West End Players Guild's Butcher is a Savage Dark Comedy
A Wisconsin family pours out its darkest secrets at a farmhouse kitchen table in Marisa Wegrzyn’s black comedy THE BUTCHER OF BARABOO. Valerie, her daughter, sister-in-law, brother-in-law, and his fertile wife reveal one another’s dirt while freely assigning guilt and blame. Seems everyone in this family has a lot to hide following the mysterious disappearance of Valerie’s husband who is now presumed dead.
THE BUTCHER OF BARABOO has all the melodrama of a serial soap opera without sentimentality or good-natured characters. All Wegrzyn’s characters are sneaky, ill-intentioned vermin with axes to grind. The only thing that is serial about this story may be a meat cleaver-wielding killer.
Valerie (Jan Niehoff) is the local butcher and a hateful mother who spews offensive insults and yields a meat cleaver almost as if it is a permanent extension of her right hand. Midge (Tori Shea Cole) is an affectless daughter and a pharmacist of questionable ethics. Gail (Anna Blair) is Valerie’s suspicious sister-in-law and a distraught drug-using DARE police officer. Donal (Joseph Garner) and Sevenly (Steph House) are the desperate brothers-in-law and his wife who live on property adjacent to Valerie’s farm.
Renee Sevier-Monsey directs West End Players Guild production of THE BUTCHER OF BARABOO, now in its second weekend in the basement theater at Union Avenue Christian Church. Monsey, and her five capable actors, tell the story of the deranged family in a fantastically paced production. The two one-hour acts zip along speedily telling Wegrzyn’s maliciously ominous tale laced with twisted humor.

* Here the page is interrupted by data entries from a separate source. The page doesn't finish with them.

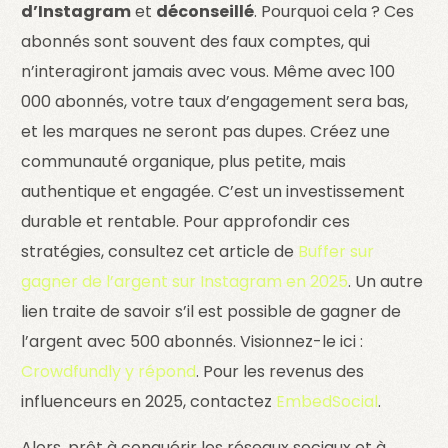
d’Instagram
et
déconseillé
. Pourquoi cela ? Ces
abonnés sont souvent des faux comptes, qui
n’interagiront jamais avec vous. Même avec 100
000 abonnés, votre taux d’engagement sera bas,
et les marques ne seront pas dupes. Créez une
communauté organique, plus petite, mais
authentique et engagée. C’est un investissement
durable et rentable. Pour approfondir ces
stratégies, consultez cet article de
Buffer sur
gagner de l’argent sur Instagram en 2025
. Un autre
lien traite de savoir s’il est possible de gagner de
l’argent avec 500 abonnés. Visionnez-le ici :
Crowdfundly y répond
. Pour les revenus des
influenceurs en 2025, contactez
EmbedSocial
.
Alors, prêt à conquérir les réseaux sociaux et à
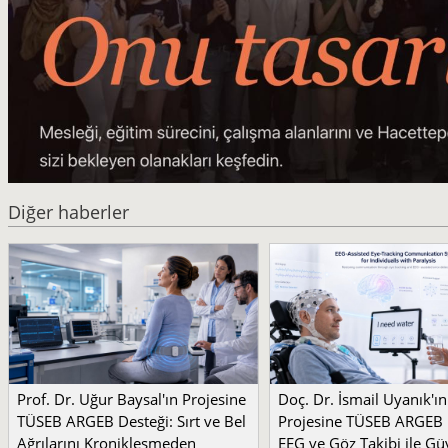
Diğer haberler
Prof. Dr. Uğur Baysal'ın Projesine
Doç. Dr. İsmail Uyanık'ın
TÜSEB ARGEB Desteği: Sırt ve Bel
Projesine TÜSEB ARGEB 
Ağrılarını Kronikleşmeden
EEG ve Göz Takibi ile Güv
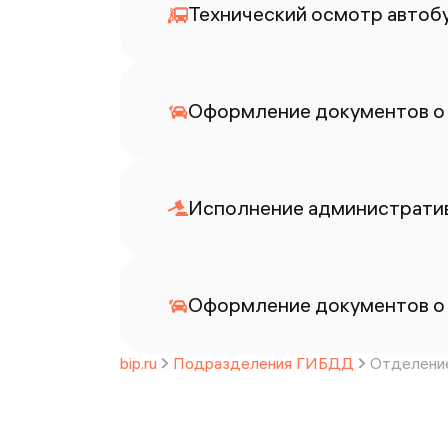
Технический осмотр автоб
Оформление документов о
Исполнение административ
Оформление документов о
bip.ru
Подразделения ГИБДД
Отделение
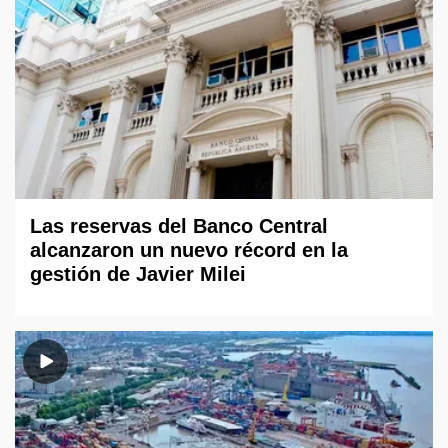
Las reservas del Banco Central
alcanzaron un nuevo récord en la
gestión de Javier Milei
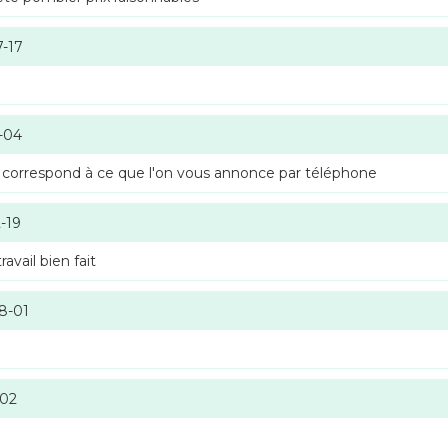
7-17
-04
 correspond à ce que l'on vous annonce par téléphone
-19
vail bien fait
8-01
-02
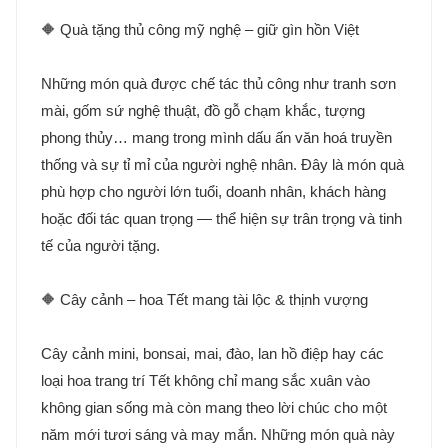
🔶 Quà tặng thủ công mỹ nghệ – giữ gìn hồn Việt
Những món quà được chế tác thủ công như tranh sơn
mài, gốm sứ nghệ thuật, đồ gỗ chạm khắc, tượng
phong thủy… mang trong mình dấu ấn văn hoá truyền
thống và sự tỉ mỉ của người nghệ nhân. Đây là món quà
phù hợp cho người lớn tuổi, doanh nhân, khách hàng
hoặc đối tác quan trọng — thể hiện sự trân trọng và tinh
tế của người tặng.
🔶 Cây cảnh – hoa Tết mang tài lộc & thịnh vượng
Cây cảnh mini, bonsai, mai, đào, lan hồ điệp hay các
loại hoa trang trí Tết không chỉ mang sắc xuân vào
không gian sống mà còn mang theo lời chúc cho một
năm mới tươi sáng và may mắn. Những món quà này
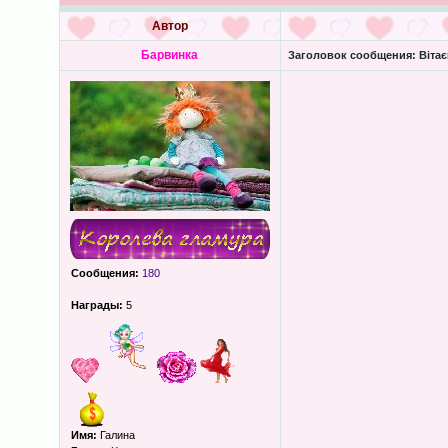
Автор
Барвинка
Заголовок сообщения:
Вітає
Сообщения:
180
Награды:
5
Имя:
Галина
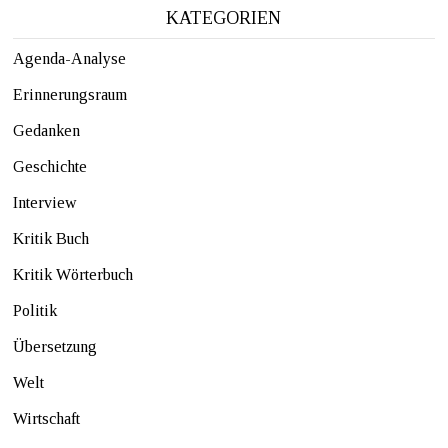
KATEGORIEN
Agenda-Analyse
Erinnerungsraum
Gedanken
Geschichte
Interview
Kritik Buch
Kritik Wörterbuch
Politik
Übersetzung
Welt
Wirtschaft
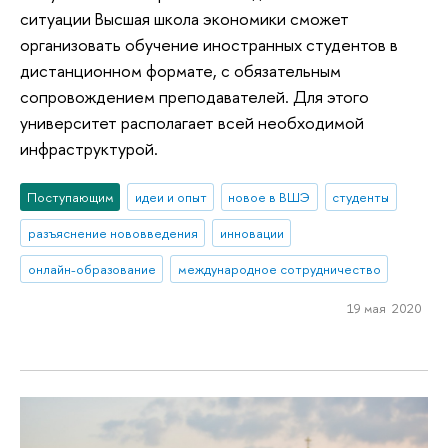
ситуации Высшая школа экономики сможет
организовать обучение иностранных студентов в
дистанционном формате, с обязательным
сопровождением преподавателей. Для этого
университет располагает всей необходимой
инфраструктурой.
Поступающим
идеи и опыт
новое в ВШЭ
студенты
разъяснение нововведения
инновации
онлайн-образование
международное сотрудничество
19 мая 2020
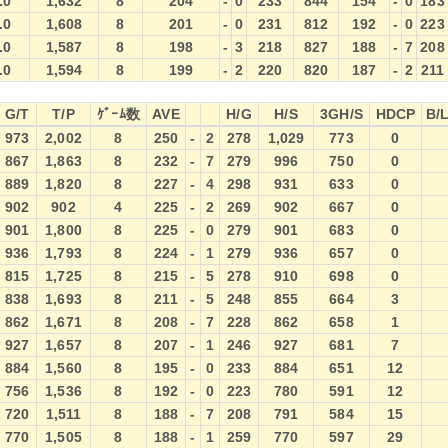
.0
1,632
8
204
-
0
233
844
154
-
0
183
.0
1,608
8
201
-
0
231
812
192
-
0
223
.0
1,587
8
198
-
3
218
827
188
-
7
208
.0
1,594
8
199
-
2
220
820
187
-
2
211
G/T
T/P
ｹﾞｰﾑ数
AVE
H/G
H/S
3GH/S
HDCP
B/
G/T
T/P
ｹﾞｰﾑ数
AVE
H/G
H/S
3GH/S
HDCP
B/
973
2,002
8
250
-
2
278
1,029
773
0
867
1,863
8
232
-
7
279
996
750
0
889
1,820
8
227
-
4
298
931
633
0
902
902
4
225
-
2
269
902
667
0
901
1,800
8
225
-
0
279
901
683
0
936
1,793
8
224
-
1
279
936
657
0
815
1,725
8
215
-
5
278
910
698
0
838
1,693
8
211
-
5
248
855
664
3
862
1,671
8
208
-
7
228
862
658
1
927
1,657
8
207
-
1
246
927
681
7
884
1,560
8
195
-
0
233
884
651
12
756
1,536
8
192
-
0
223
780
591
12
720
1,511
8
188
-
7
208
791
584
15
770
1,505
8
188
-
1
259
770
597
29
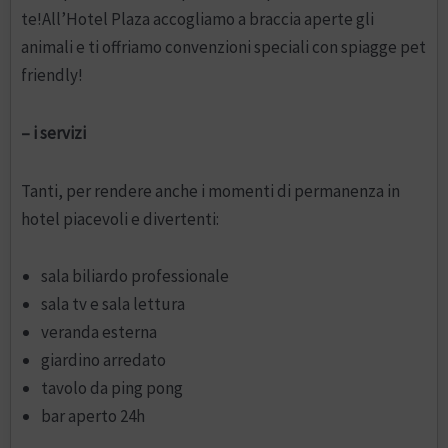
te!All’Hotel Plaza accogliamo a braccia aperte gli
animali e ti offriamo convenzioni speciali con spiagge pet
friendly!
– i servizi
Tanti, per rendere anche i momenti di permanenza in
hotel piacevoli e divertenti:
sala biliardo professionale
sala tv e sala lettura
veranda esterna
giardino arredato
tavolo da ping pong
bar aperto 24h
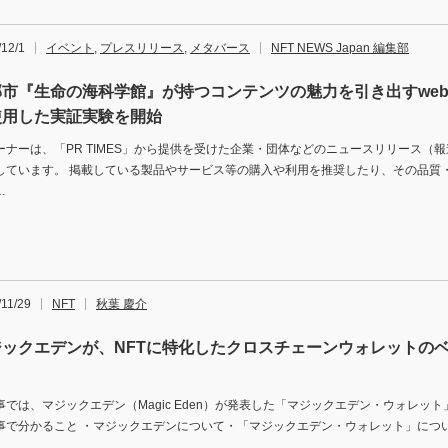
/12/1
イベント
,
プレスリリース
,
メタバース
NFT NEWS Japan 編集部
郡市『⽣命の海科学館』が持つコンテンツの魅⼒を引き出すweb
使⽤した実証実験を開始
ーナーは、「PR TIMES」から提供を受けた企業・団体などのニュースリリース（
しています。 掲載している製品やサービス等の購入や利用を推奨したり、その品質
…
/11/29
NFT
秋葉 慶介
ジックエデンが、NFTに特化したクロスチェーンウォレットの
。
事では、マジックエデン（Magic Eden）が発表した「マジックエデン・ウォレッ
事で分かること ・マジックエデンについて・「マジックエデン・ウォレット」につ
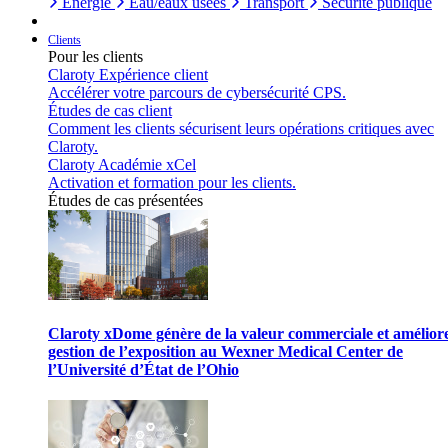
Énergie
Eau/eaux usées
Transport
Sécurité publique
Clients
Pour les clients
Claroty Expérience client
Accélérer votre parcours de cybersécurité CPS.
Études de cas client
Comment les clients sécurisent leurs opérations critiques avec
Claroty.
Claroty Académie xCel
Activation et formation pour les clients.
Études de cas présentées
Claroty xDome génère de la valeur commerciale et améliore
gestion de l’exposition au Wexner Medical Center de
l’Université d’État de l’Ohio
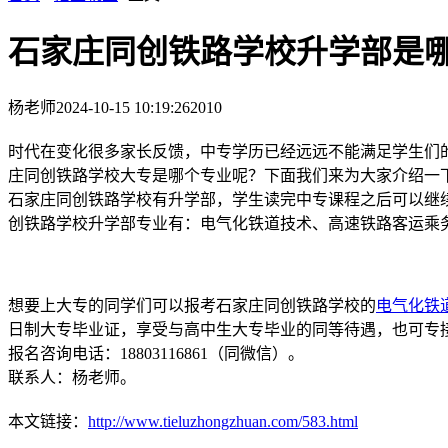
石家庄同创铁路学校升学部是
杨老师
2024-10-15 10:19:26
2010
时代在变化很多家长反馈，中专学历已经远远不能满足学生们
庄同创铁路学校大专是哪个专业呢？下面我们来为大家介绍
石家庄同创铁路学校有升学部，学生读完中专课程之后可以继
创铁路学校升学部专业有：电气化铁道技术、高速铁路客运乘
想要上大专的同学们可以报考石家庄同创铁路学校的
电气化铁
日制大专毕业证，享受与高中生大专毕业的同等待遇，也可专
报名咨询电话：18803116861（同微信）。
联系人：杨老师。
本文链接：
http://www.tieluzhongzhuan.com/583.html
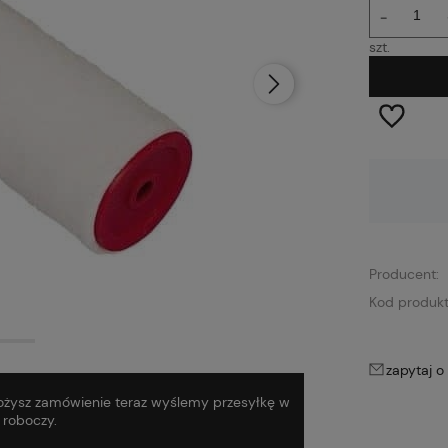
-
szt.
Dostępność:
Dostępny
Producent:
Kod produkt
zapytaj o
 złożysz zamówienie teraz wyślemy przesyłkę w
ń roboczy.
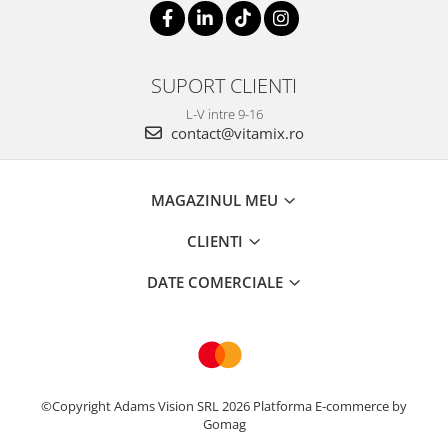
SUPORT CLIENTI
L-V intre 9-16
contact@vitamix.ro
MAGAZINUL MEU
CLIENTI
DATE COMERCIALE
©Copyright Adams Vision SRL 2026
Platforma E-commerce by
Gomag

Blair, Cole, Garner, House, and Niehoff mine the script’s dark humor in their nefarious, loathsome, and unsavory caricatures. Each executes athletically on Michael Monsey’s vicious fight blocking with gasp-inducing physicality. They pulled off violent corporal performances of vicious altercations. Blair, Cole, and Niehoff simulate aggressive fight choreography with such gritty realism that it is difficult to watch. Each member of this talented cast gives fully realized portrayals, fearlessly throwing themselves into grueling physical performances.
Kudos to Blair and Garner for their attempts to incorporate some of the distinct north central Wisconsin dialect in their characterization. There was an opportunity to add humor and increase the likeability of the wanton characters by over-emphasizing the regional dialect. It was a directorial miss to not have the characters, except Sevenly who is from Provo, Utah, speak with the nasal tone, rounded consonants, and elongated long vowel sounds of native Wisconsinites. Words in the script like “canoodling” would have played more comedically and may have given these menacing characters a bit of relatable charm.
THE BUTCHER OF BARABOO is a grim dark comedy that spirals into complete brutality. The characters are willing to go to extreme measures to protect themselves and their secrets. The is no familial loyalty among this group of vicious characters. The West End Players Guild has staged a cutting production of a play that is gratuitous in savage barbarity.